_EXERCISE DESCRIPTION:_
Look through the entries below for the line with "di Karanganyar Melalui Program" and the line with "harmonisé pour toutes", then give again exactly those two lines and all lines between them, minus the pictures.

━━ DATA SUPPLIED

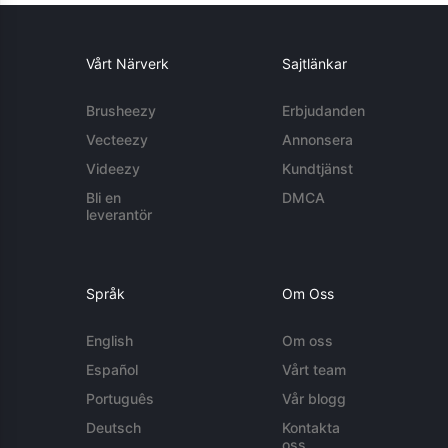
Vårt Närverk
Sajtlänkar
Brusheezy
Erbjudanden
Vecteezy
Annonsera
Videezy
Kundtjänst
Bli en
DMCA
leverantör
Språk
Om Oss
English
Om oss
Español
Vårt team
Português
Vår blogg
Deutsch
Kontakta
oss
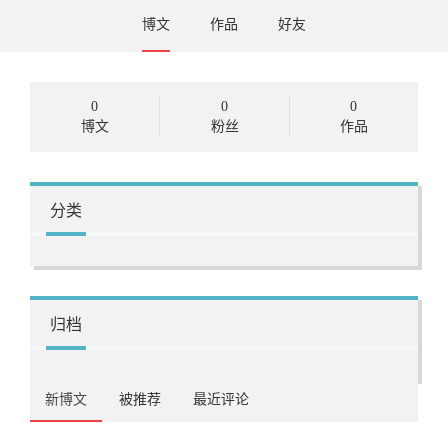
博文
作品
好友
0
0
0
博文
粉丝
作品
分类
归档
新博文
被推荐
最近评论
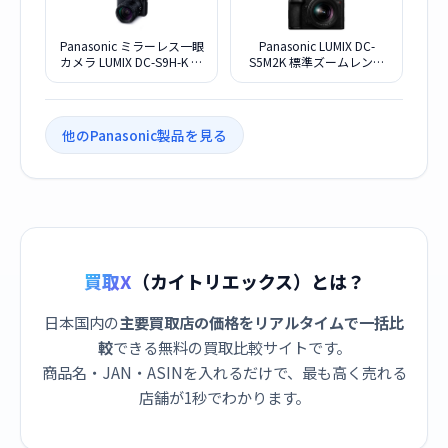
Panasonic ミラーレス一眼
Panasonic LUMIX DC-
カメラ LUMIX DC-S9H-K 高
S5M2K 標準ズームレンズ
倍率ズームレンズキット
キット
[ジェットブラック]
他のPanasonic製品を見る
買取X
（カイトリエックス）とは？
日本国内の
主要買取店の価格をリアルタイムで一括比
較
できる無料の買取比較サイトです。
商品名・JAN・ASINを入れるだけで、最も高く売れる
店舗が1秒でわかります。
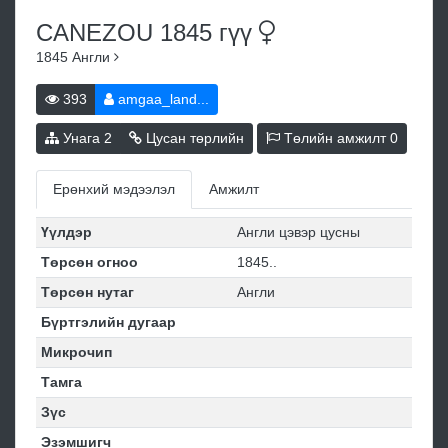
CANEZOU 1845
гүү
1845
Англи
393
amgaa_land...
Унага
2
Цусан төрлийн
Төлийн амжилт
0
Ерөнхий мэдээлэл
Амжилт
Үүлдэр
Англи цэвэр цусны
Төрсөн огноо
1845..
Төрсөн нутаг
Англи
Бүртгэлийн дугаар
Микрочип
Тамга
Зүс
Эзэмшигч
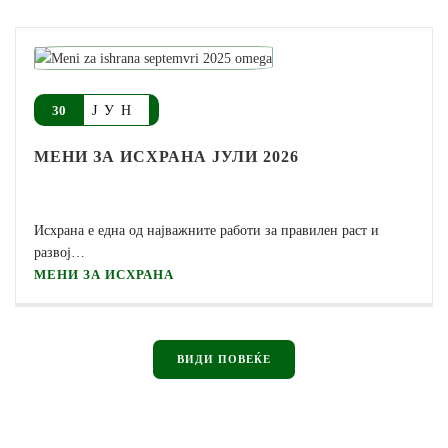
ЈУН
30
МЕНИ ЗА ИСХРАНА ЈУЛИ 2026
Исхрана е една од најважните работи за правилен раст и
развој…
МЕНИ ЗА ИСХРАНА
ВИДИ ПОВЕЌЕ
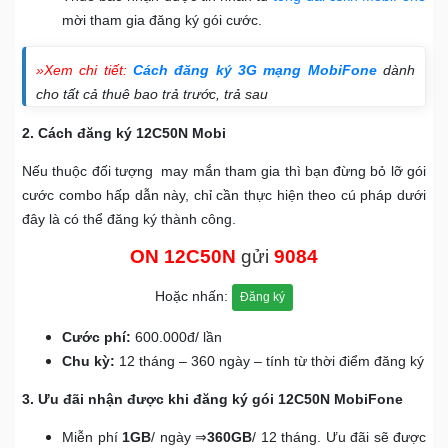
mời tham gia đăng ký gói cước.
»Xem chi tiết:
Cách đăng ký 3G mạng MobiFone
dành
cho tất cả thuê bao trả trước, trả sau
2. Cách đăng ký 12C50N Mobi
Nếu thuộc đối tượng may mắn tham gia thì bạn đừng bỏ lỡ gói
cước combo hấp dẫn này, chỉ cần thực hiện theo cú pháp dưới
đây là có thể đăng ký thành công.
ON 12C50N
gửi
9084
Hoặc nhấn:
Đăng ký
Cước phí:
600.000đ/ lần
Chu kỳ:
12 tháng – 360 ngày – tính từ thời điểm đăng ký
3. Ưu đãi nhận được khi đăng ký gói 12C50N MobiFone
Miễn phí
1GB
/ ngày ⇒
360GB
/ 12 tháng. Ưu đãi sẽ được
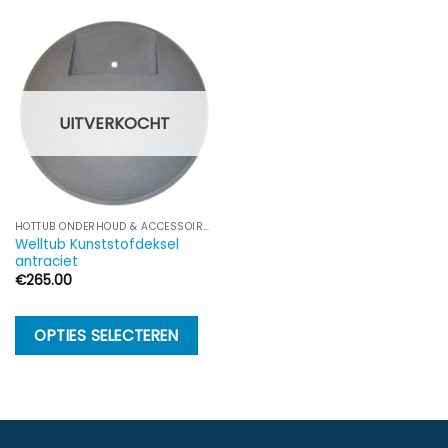
UITVERKOCHT
HOTTUB ONDERHOUD & ACCESSOIRES
Welltub Kunststofdeksel
antraciet
€
265.00
Dit
OPTIES SELECTEREN
product
heeft
meerdere
variaties.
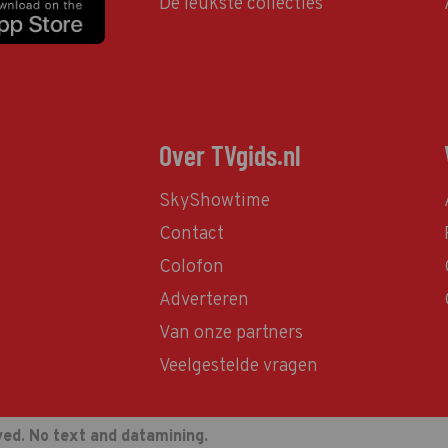
De leukste collecties
Over TVgids.nl
SkyShowtime
Contact
Colofon
Adverteren
Van onze partners
Veelgestelde vragen
ved. No text and datamining.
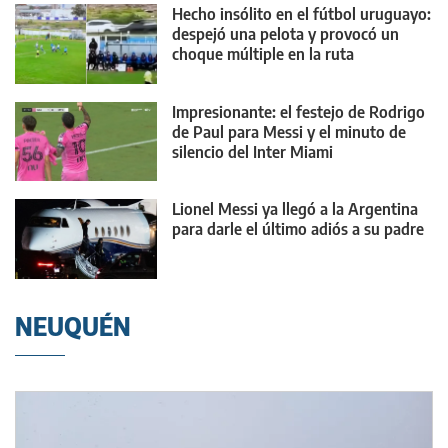
Hecho insólito en el fútbol uruguayo:
despejó una pelota y provocó un
choque múltiple en la ruta
Impresionante: el festejo de Rodrigo
de Paul para Messi y el minuto de
silencio del Inter Miami
Lionel Messi ya llegó a la Argentina
para darle el último adiós a su padre
NEUQUÉN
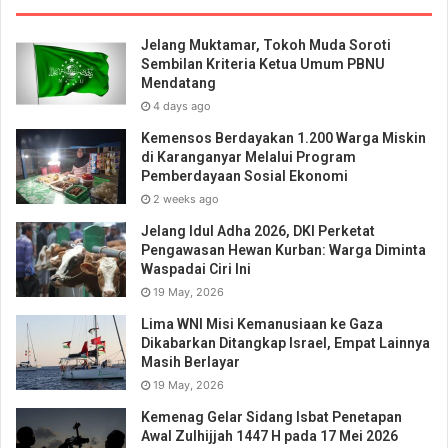
Jelang Muktamar, Tokoh Muda Soroti
Sembilan Kriteria Ketua Umum PBNU
Mendatang
4 days ago
Kemensos Berdayakan 1.200 Warga Miskin
di Karanganyar Melalui Program
Pemberdayaan Sosial Ekonomi
2 weeks ago
Jelang Idul Adha 2026, DKI Perketat
Pengawasan Hewan Kurban: Warga Diminta
Waspadai Ciri Ini
19 May, 2026
Lima WNI Misi Kemanusiaan ke Gaza
Dikabarkan Ditangkap Israel, Empat Lainnya
Masih Berlayar
19 May, 2026
Kemenag Gelar Sidang Isbat Penetapan
Awal Zulhijjah 1447 H pada 17 Mei 2026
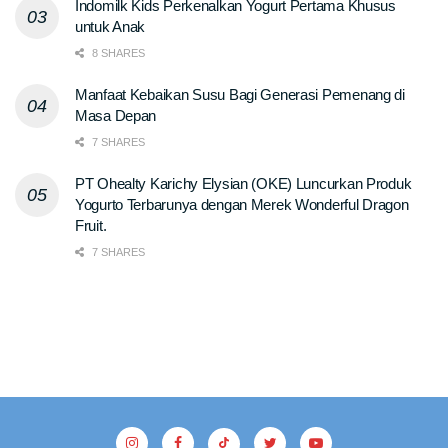
Indomilk Kids Perkenalkan Yogurt Pertama Khusus
untuk Anak
8 SHARES
Manfaat Kebaikan Susu Bagi Generasi Pemenang di
Masa Depan
7 SHARES
PT Ohealty Karichy Elysian (OKE) Luncurkan Produk
Yogurto Terbarunya dengan Merek Wonderful Dragon
Fruit.
7 SHARES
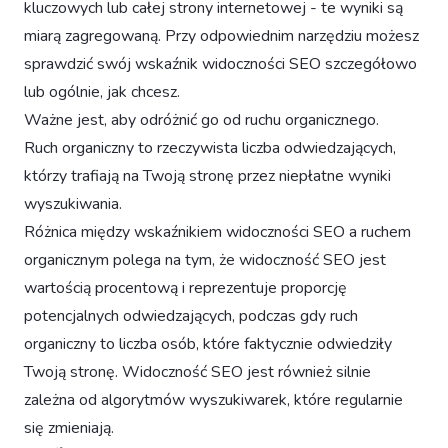
kluczowych lub całej strony internetowej - te wyniki są
miarą zagregowaną. Przy odpowiednim narzędziu możesz
sprawdzić swój wskaźnik widoczności SEO szczegółowo
lub ogólnie, jak chcesz.
Ważne jest, aby odróżnić go od ruchu organicznego.
Ruch organiczny to rzeczywista liczba odwiedzających,
którzy trafiają na Twoją stronę przez niepłatne wyniki
wyszukiwania.
Różnica między wskaźnikiem widoczności SEO a ruchem
organicznym polega na tym, że widoczność SEO jest
wartością procentową i reprezentuje proporcję
potencjalnych odwiedzających, podczas gdy ruch
organiczny to liczba osób, które faktycznie odwiedziły
Twoją stronę. Widoczność SEO jest również silnie
zależna od algorytmów wyszukiwarek, które regularnie
się zmieniają.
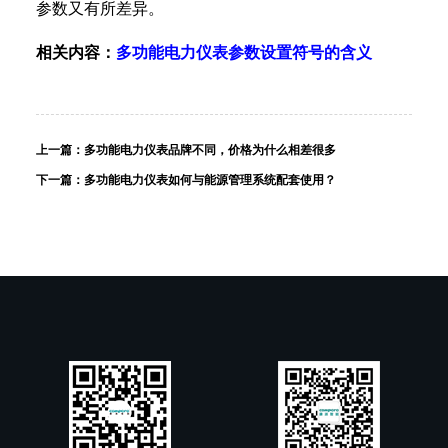
参数又有所差异。
相关内容：
多功能电力仪表参数设置符号的含义
上一篇：
多功能电力仪表品牌不同，价格为什么相差很多
下一篇：
多功能电力仪表如何与能源管理系统配套使用？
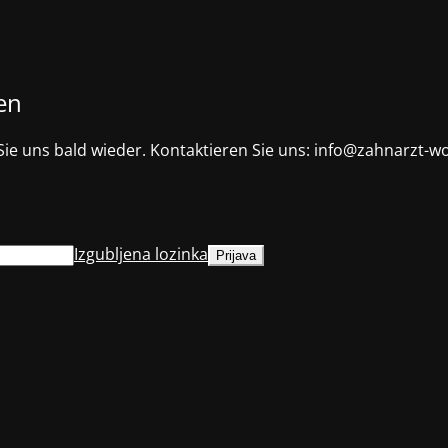
en
Sie uns bald wieder. Kontaktieren Sie uns: info@zahnarzt-w
Izgubljena lozinka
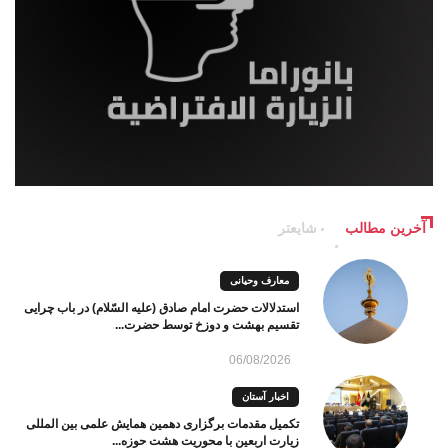
آخرین مطالب
شایعتر
معارف وحیانی
استدلالات حضرت امام صادق (علیه السّلام) در باب چرایی
تقسیم بهشت و دوزخ توسط حضرت...
06/08/2026
اخبار آستان
تکمیل مقدمات برگزاری دهمین همایش علمی بین المللی
زیارت اربعین با محوریت هشت حوزه...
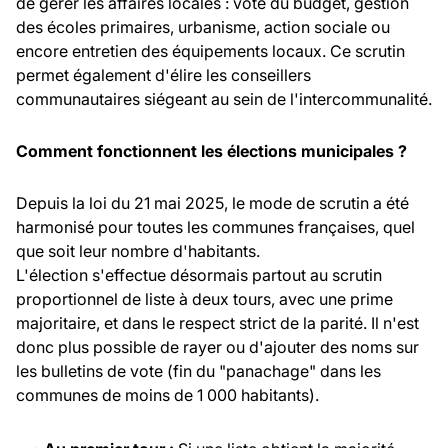
de gérer les affaires locales : vote du budget, gestion
des écoles primaires, urbanisme, action sociale ou
encore entretien des équipements locaux. Ce scrutin
permet également d'élire les conseillers
communautaires siégeant au sein de l'intercommunalité.
Comment fonctionnent les élections municipales ?
Depuis la loi du 21 mai 2025, le mode de scrutin a été
harmonisé pour toutes les communes françaises, quel
que soit leur nombre d'habitants.
L'élection s'effectue désormais partout au scrutin
proportionnel de liste à deux tours, avec une prime
majoritaire, et dans le respect strict de la parité. Il n'est
donc plus possible de rayer ou d'ajouter des noms sur
les bulletins de vote (fin du "panachage" dans les
communes de moins de 1 000 habitants).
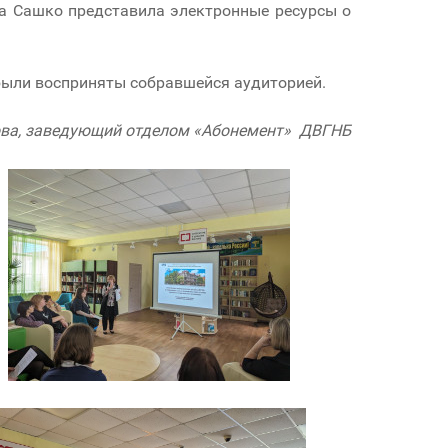
на Сашко представила электронные ресурсы о
были восприняты собравшейся аудиторией.
ва,
заведующий отделом «Абонемент» ДВГНБ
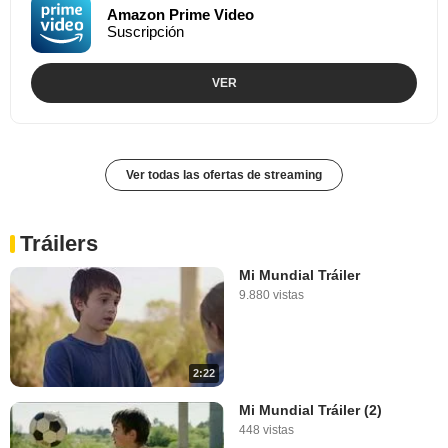
Amazon Prime Video
Suscripción
VER
Ver todas las ofertas de streaming
Tráilers
Mi Mundial Tráiler
9.880 vistas
2:22
Mi Mundial Tráiler (2)
448 vistas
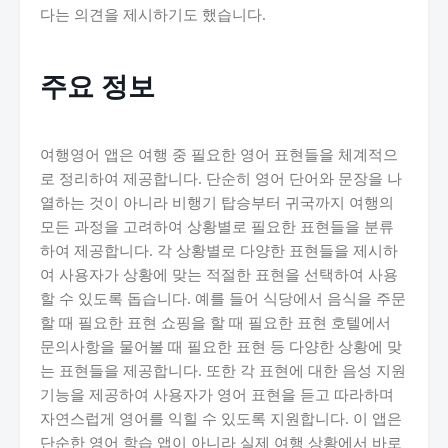
다는 의견을 제시하기도 했습니다.
주요 정보
여행영어 앱은 여행 중 필요한 영어 표현들을 체계적으
로 정리하여 제공합니다. 단순히 영어 단어와 문장을 나
열하는 것이 아니라 비행기 탑승부터 귀국까지 여행의
모든 과정을 고려하여 상황별로 필요한 표현들을 분류
하여 제공합니다. 각 상황별로 다양한 표현들을 제시하
여 사용자가 상황에 맞는 적절한 표현을 선택하여 사용
할 수 있도록 돕습니다. 예를 들어 식당에서 음식을 주문
할 때 필요한 표현 쇼핑을 할 때 필요한 표현 호텔에서
문의사항을 물어볼 때 필요한 표현 등 다양한 상황에 맞
는 표현들을 제공합니다. 또한 각 표현에 대한 음성 지원
기능을 제공하여 사용자가 영어 표현을 듣고 따라하며
자연스럽게 영어를 익힐 수 있도록 지원합니다. 이 앱은
단순한 영어 학습 앱이 아니라 실제 여행 상황에서 바로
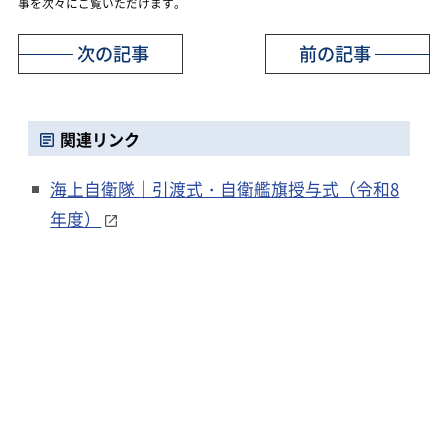
事を次々にご覧いただけます。
次の記事
前の記事
関連リンク
海上自衛隊｜引渡式・自衛艦旗授与式（令和8
年度）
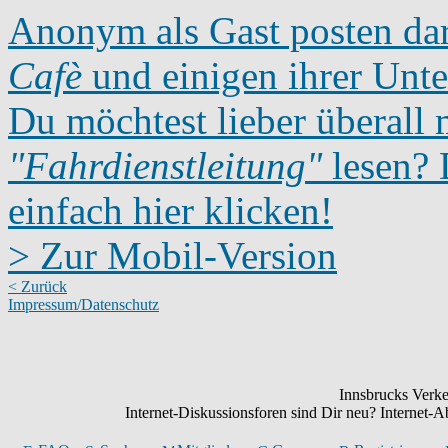
Anonym als Gast posten dar
Cafè
und einigen ihrer Unte
Du möchtest lieber überall 
"Fahrdienstleitung"
lesen? D
einfach hier klicken!
> Zur Mobil-Version
< Zurück
Impressum/Datenschutz
Innsbrucks Verke
Internet-Diskussionsforen sind Dir neu? Internet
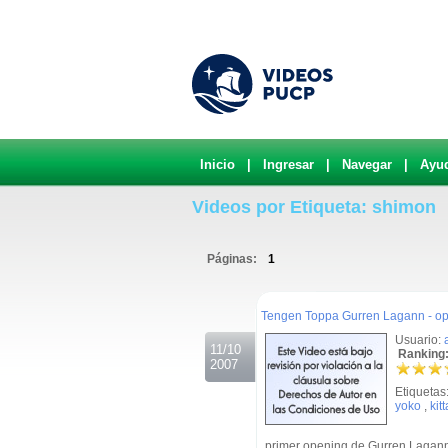
Inicio
|
Ingresar
|
Navegar
|
Ayu
Videos por Etiqueta: shimon
Páginas:
1
.
Tengen Toppa Gurren Lagann - op
Usuario:
11/10
Ranking:
2007
Etiquetas
yoko
,
kit
primer opening de Gurren Lagan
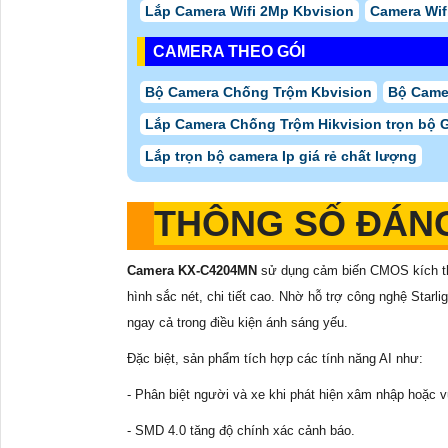
Lắp Camera Wifi 2Mp Kbvision
Camera Wif
CAMERA THEO GÓI
Bộ Camera Chống Trộm Kbvision
Bộ Camer
Lắp Camera Chống Trộm Hikvision trọn bộ 
Lắp trọn bộ camera Ip giá rẻ chất lượng
THÔNG SỐ ĐÁNG
Camera KX-C4204MN
sử dụng cảm biến CMOS kích thư
hình sắc nét, chi tiết cao. Nhờ hỗ trợ công nghệ Star
ngay cả trong điều kiện ánh sáng yếu.
Đặc biệt, sản phẩm tích hợp các tính năng AI như:
- Phân biệt người và xe khi phát hiện xâm nhập hoặc 
- SMD 4.0 tăng độ chính xác cảnh báo.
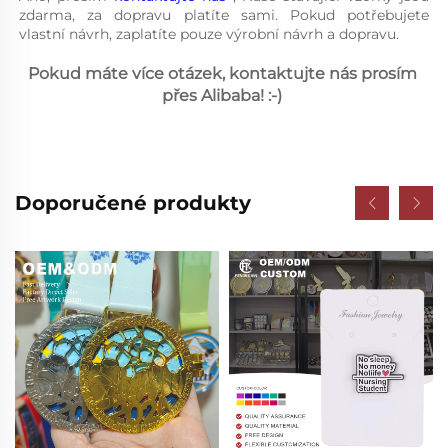
zdarma, za dopravu platíte sami. Pokud potřebujete 
vlastní návrh, zaplatíte pouze výrobní návrh a dopravu. 
Pokud máte více otázek, kontaktujte nás prosím 
přes Alibaba! :-) 
Doporučené produkty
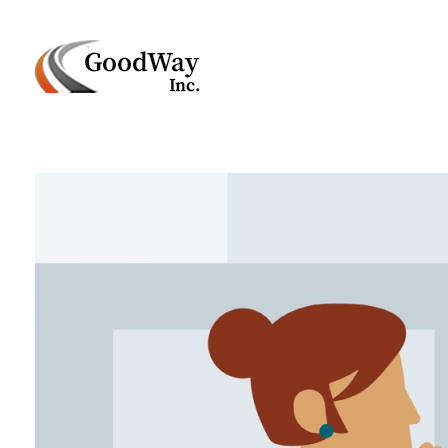
Маркетинговое агенство Goodway Inc.
Digital Agency. Маркетинговое агенство GoodWay Inc. Мы КОМПЛЕКСНО и УСПЕШНО развиваем БИЗНЕС клиентов!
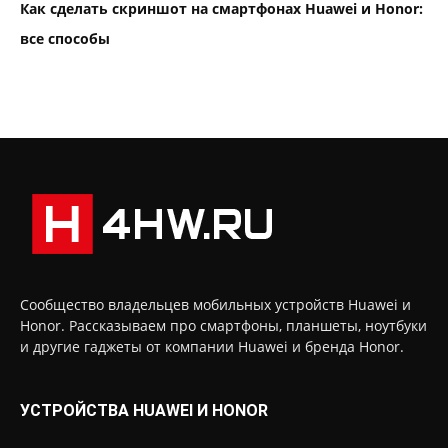
Как сделать скриншот на смартфонах Huawei и Honor:
все способы
Сообщество владельцев мобильных устройств Huawei и
Honor. Рассказываем про смартфоны, планшеты, ноутбуки
и другие гаджеты от компании Huawei и бренда Honor.
УСТРОЙСТВА HUAWEI И HONOR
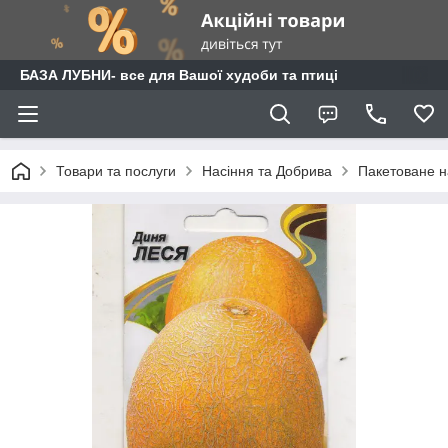
БАЗА ЛУБНИ- все для Вашої худоби та птиці
Товари та послуги
Насіння та Добрива
Пакетоване н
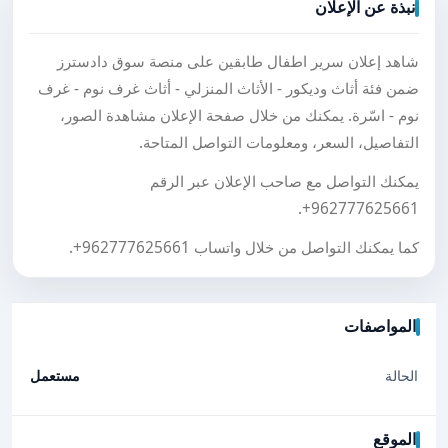
نبذة عن الإعلان
شاهد إعلان سرير اطفال طابقين على منصة سوق دادسترز
ضمن فئة أثاث وديكور - الأثاث المنزلي - أثاث غرف نوم - غرف
نوم - اسّرة. يمكنك من خلال صفحة الإعلان مشاهدة الصور،
التفاصيل، السعر، ومعلومات التواصل المتاحة.
يمكنك التواصل مع صاحب الإعلان عبر الرقم
.
+962777625661
كما يمكنك التواصل من خلال واتساب
+962777625661
.
المواصفات
الحالة
مستعمل
الموقع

━━━━

_RESPONSE AREA:_
di Karanganyar Melalui Program
Pemberdayaan Sosial Ekonomi
2 weeks ago
Jelang Idul Adha 2026, DKI Perketat
Pengawasan Hewan Kurban: Warga Diminta
Waspadai Ciri Ini
19 May, 2026
Lima WNI Misi Kemanusiaan ke Gaza
Dikabarkan Ditangkap Israel, Empat Lainnya
Masih Berlayar
19 May, 2026
Kemenag Gelar Sidang Isbat Penetapan
Awal Zulhijjah 1447 H pada 17 Mei 2026
Indomilk Kids Perkenalkan Yogurt Pertama Khusus
untuk Anak
8 SHARES
Manfaat Kebaikan Susu Bagi Generasi Pemenang di
Masa Depan
7 SHARES
PT Ohealty Karichy Elysian (OKE) Luncurkan Produk
Yogurto Terbarunya dengan Merek Wonderful Dragon
Fruit.
7 SHARES
kluczowych lub całej strony internetowej - te wyniki są
miarą zagregowaną. Przy odpowiednim narzędziu możesz
sprawdzić swój wskaźnik widoczności SEO szczegółowo
lub ogólnie, jak chcesz.
Ważne jest, aby odróżnić go od ruchu organicznego.
Ruch organiczny to rzeczywista liczba odwiedzających,
którzy trafiają na Twoją stronę przez niepłatne wyniki
wyszukiwania.
Różnica między wskaźnikiem widoczności SEO a ruchem
organicznym polega na tym, że widoczność SEO jest
wartością procentową i reprezentuje proporcję
potencjalnych odwiedzających, podczas gdy ruch
organiczny to liczba osób, które faktycznie odwiedziły
Twoją stronę. Widoczność SEO jest również silnie
zależna od algorytmów wyszukiwarek, które regularnie
się zmieniają.
参数又有所差异。
相关内容：
多功能电力仪表参数设置符号的含义
上一篇：
多功能电力仪表品牌不同，价格为什么相差很多
下一篇：
多功能电力仪表如何与能源管理系统配套使用？
en
Sie uns bald wieder. Kontaktieren Sie uns: info@zahnarzt-w
Izgubljena lozinka
آخرین مطالب
شایعتر
معارف وحیانی
استدلالات حضرت امام صادق (علیه السّلام) در باب چرایی
تقسیم بهشت و دوزخ توسط حضرت...
06/08/2026
اخبار آستان
تکمیل مقدمات برگزاری دهمین همایش علمی بین المللی
زیارت اربعین با محوریت هشت حوزه...
de gérer les affaires locales : vote du budget, gestion
des écoles primaires, urbanisme, action sociale ou
encore entretien des équipements locaux. Ce scrutin
permet également d'élire les conseillers
communautaires siégeant au sein de l'intercommunalité.
Comment fonctionnent les élections municipales ?
Depuis la loi du 21 mai 2025, le mode de scrutin a été
harmonisé pour toutes les communes françaises, quel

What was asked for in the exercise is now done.